We also used HDOCK (http://huanglab.phys.hust.edu.cn/software/hdocklite/)106, which is a docking program that first samples the putative binding modes between two proteins through a fast Fourier transform (FFT)-based global search method, and then evaluated the sampled binding modes with an improved iterative knowledge-based scoring function for protein–protein interactions.

Additionally, we used ClusPro (https://cluspro.org)107, an in-silico tool for protein–protein docking. ClusPro allows the removal of unstructured protein regions, application of attraction or repulsion, accounting for pairwise distance restraints, construction of homo-multimers, consideration of small-angle X-ray scattering (SasaXS) data, and location of heparin-binding sites. Six different energy functions can be used, depending on the type of protein.
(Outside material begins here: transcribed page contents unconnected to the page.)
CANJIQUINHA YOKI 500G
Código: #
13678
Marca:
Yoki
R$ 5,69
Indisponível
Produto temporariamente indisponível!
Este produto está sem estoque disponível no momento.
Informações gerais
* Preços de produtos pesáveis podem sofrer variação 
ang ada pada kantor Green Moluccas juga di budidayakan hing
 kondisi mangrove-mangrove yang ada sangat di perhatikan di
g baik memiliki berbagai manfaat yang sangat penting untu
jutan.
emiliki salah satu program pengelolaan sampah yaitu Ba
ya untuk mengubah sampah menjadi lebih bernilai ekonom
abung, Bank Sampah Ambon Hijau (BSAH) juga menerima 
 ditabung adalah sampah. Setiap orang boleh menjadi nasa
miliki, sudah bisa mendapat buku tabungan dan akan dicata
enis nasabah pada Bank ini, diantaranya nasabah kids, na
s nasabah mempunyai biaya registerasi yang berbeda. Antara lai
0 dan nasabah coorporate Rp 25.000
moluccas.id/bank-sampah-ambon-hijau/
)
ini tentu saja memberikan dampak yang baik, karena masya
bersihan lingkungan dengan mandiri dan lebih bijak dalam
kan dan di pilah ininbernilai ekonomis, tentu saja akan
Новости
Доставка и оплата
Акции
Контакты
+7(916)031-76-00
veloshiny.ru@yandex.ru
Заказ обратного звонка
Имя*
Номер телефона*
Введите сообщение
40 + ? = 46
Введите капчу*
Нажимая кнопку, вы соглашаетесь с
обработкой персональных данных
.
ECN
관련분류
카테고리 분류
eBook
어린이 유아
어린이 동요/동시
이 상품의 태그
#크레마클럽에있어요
Docking with each energy parameter set results in ten models defined by centers of highly populated clusters of low-energy docked structures107. We also applied FRODOCK (http://frodock.chaconlab.org/)108.

Finally, we applied KBDOCK (https://kbdock.loria.fr/index.php)109, a 3D database system that defines and spatially clusters protein binding sites for knowledge-based protein docking. KBDOCK extracts protein domain-domain interaction (DDI) and domain-peptide interaction (DPI) information from the PDB using the PFAM domain classification in order to analyze the spatial arrangements of DDIs and DPIs by the Pfam family and to propose structural templates for protein docking109.